Creative problem solving is required when there is absence of any consensus regarding goals. Disagreement over proposed solutions are bound to crop up if they haven’t been previously faced because this leads to goals becoming uncertain.
Let us take the aviation industry as an example. The way in which the various airlines have been receptive and conscious of their flyers’ problems is a lesson to all the other industries. They have taught other organizations the value of approaching problems with creativity. They themselves have become more creative in their thinking and the way in which they approach problems.
For example, it was observed by the management of Air Canada that their logo – a bright red maple leaf inside a red circle with a white background – was not cutting much ice with the Canadian Flyers, who have reserved feelings towards their Government. This logo for them bore too much association with bureaucracy.

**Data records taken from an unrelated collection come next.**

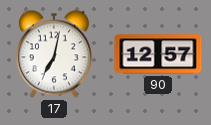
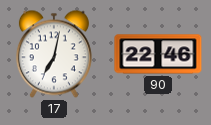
90: 12:57 -> 22:46
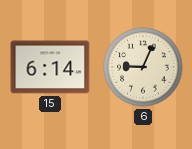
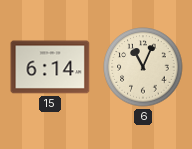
6: 9:04 -> 11:04
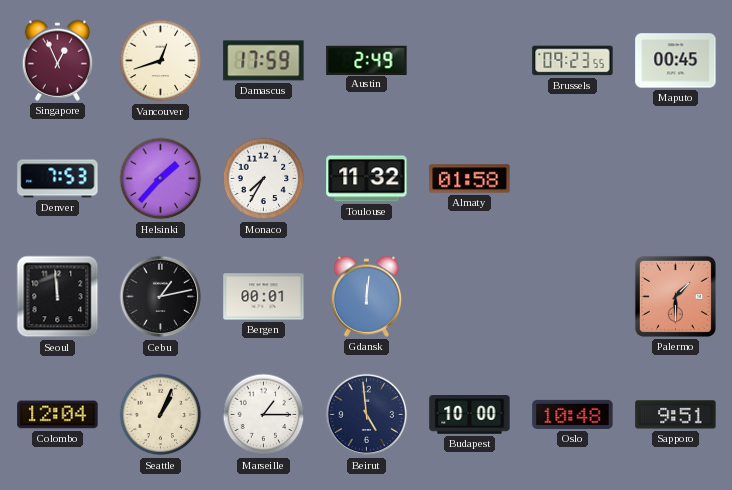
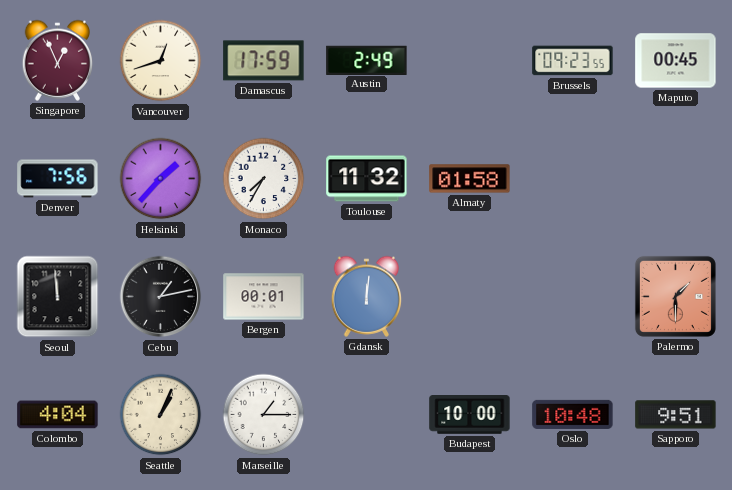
Denver: 7:53 -> 7:56
Colombo: 12:04 -> 4:04
Beirut: 4:59 -> none
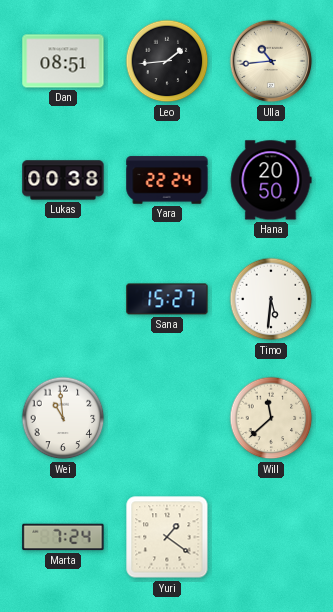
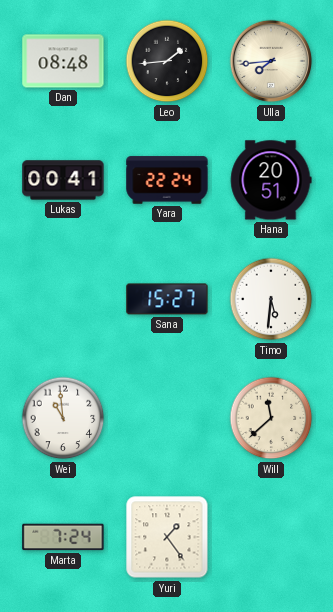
Dan: 08:51 -> 08:48
Ulla: 10:44 -> 7:44
Lukas: 00:38 -> 00:41
Hana: 20:50 -> 20:51
Yuri: 1:21 -> 1:24
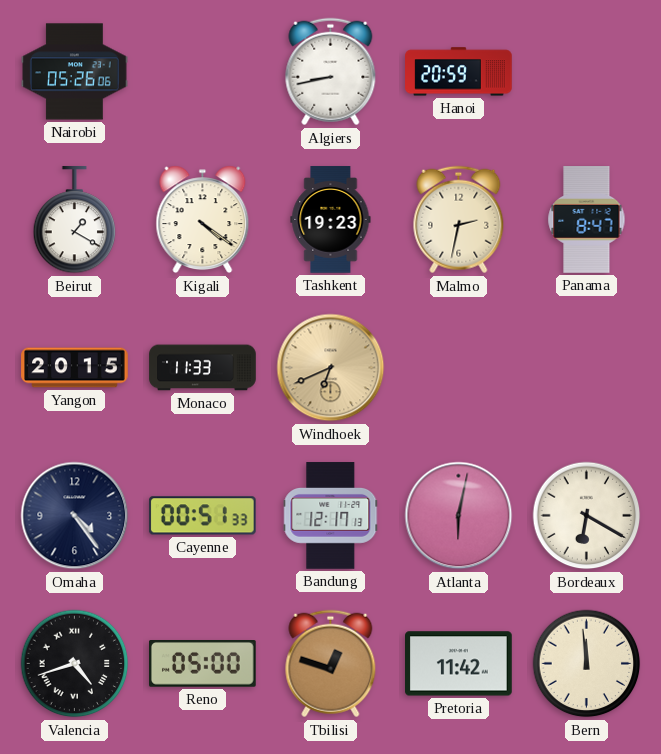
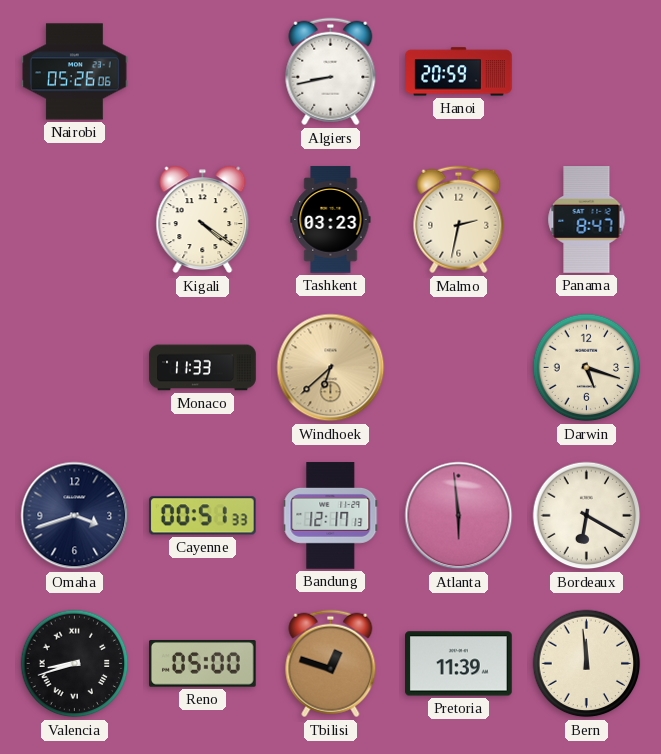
Beirut: 1:20 -> none
Tashkent: 19:23 -> 03:23
Yangon: 20:15 -> none
Windhoek: 6:41 -> 6:38
Darwin: none -> 5:18
Omaha: 4:24 -> 3:42
Atlanta: 6:02 -> 5:59
Valencia: 4:42 -> 8:42
Pretoria: 11:42 -> 11:39
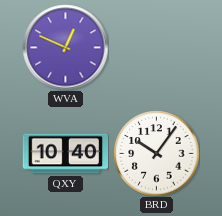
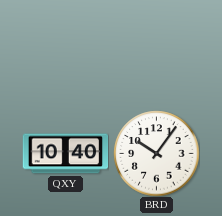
WVA: 12:49 -> none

Air Canada funded a comprehensive study and the end result of the survey was that the Canadians hold many home values endearing to themselves. The management decided to focus on these qualities in their logo and tone down the Government association. In the new logo, they designed the maple leaf in an earthy hue with an evergreen tail.
British Airways did a similar thing with their creative problem solving. Colin Marshall came up with the notion in the 1980s that employees would not treat customers in a better manner until they received better treatment themselves. Keeping this in mind, Marshall arranged for a seminar to train employees on relationships they might have with others.
This significantly boosted the staff morale and gave rise to the creative idea of installing TV cameras in passenger waiting zones, so that they can file complaints immediately on landing. These complaints were responsible for a change of uniforms for the entire staff, improved appearance of planes – both interior and exterior, new passenger lounges and promotional features for the airlines.